Once a doctor has put a diagnostic label on a patient it is extremely difficult for a dentist to remove it. This pitfall may be illustrated by the following photographs of the worst case of occlusal error I saw in over 30 years. This patient was referred in by her GDP. She gave a history of left sided facial pain, diagnosed as trigeminal neuralgia for which she was taking increasing doses of tegretol, with little benefit, and to the extent that her daily living was being affected. Fig 4. shows her ‘bite together’ position – centric occlusion. Some teeth have been lost, others tipped and over-erupted. However, using Dawson’s manoeuvre her occlusion at centric relation is shown in Fig 5. – a massive discrepancy.
Centric occlusion – Occlusion at centric relation
Her left lateral pterygoid muscle was tender +++ to palpation.
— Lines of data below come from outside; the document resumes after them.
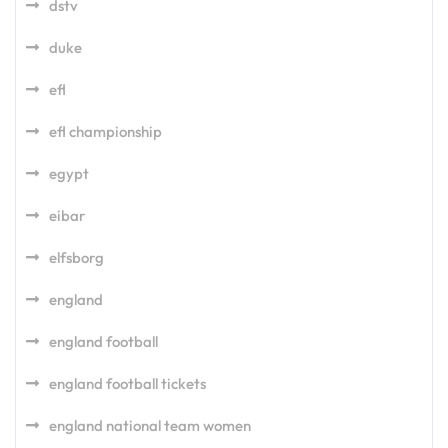
dstv
duke
efl
efl championship
egypt
eibar
elfsborg
england
england football
england football tickets
england national team women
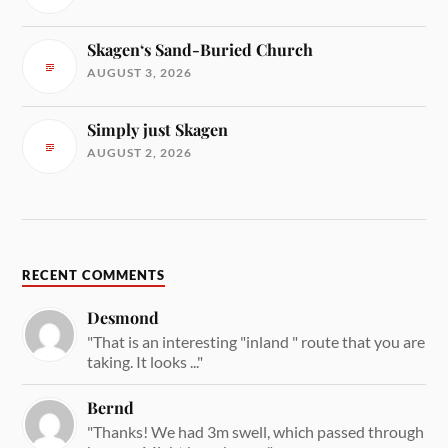
Skagen‘s Sand-Buried Church
AUGUST 3, 2026
Simply just Skagen
AUGUST 2, 2026
RECENT COMMENTS
Desmond
"That is an interesting "inland " route that you are
taking. It looks ..."
Bernd
"Thanks! We had 3m swell, which passed through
The true diagnosis was TMJDS. However, her Consultant Neurologist refused to believe there was an obvious dental cause despite being sent copies of the photographs.
Atypical facial pain as a separate clinical entity is, based on my experience, almost certainly wrong. Again it is diagnosed on the history. Any suspected cases need an occlusal examination as detailed in the above notes.
For those who claim stress is the cause of TMJDS, again I challenge you to explain on a pathophysiological basis why TMJ pain is unilateral. The pain is caused by muscle spasm not stress. It follows that the key question to answer is why do the muscles go into spasm? For the record I have seen bilateral TMJ pain only 2 or 3 times in thirty years, but I have seen a right sided pain change to a left sided pain, and vice versa, with incorrectly made occlusal splints.
Finally, the only book written about occlusion that has ever made sense to me is the seminal work by Peter Dawson. If you are interested in the subject this is essential reading.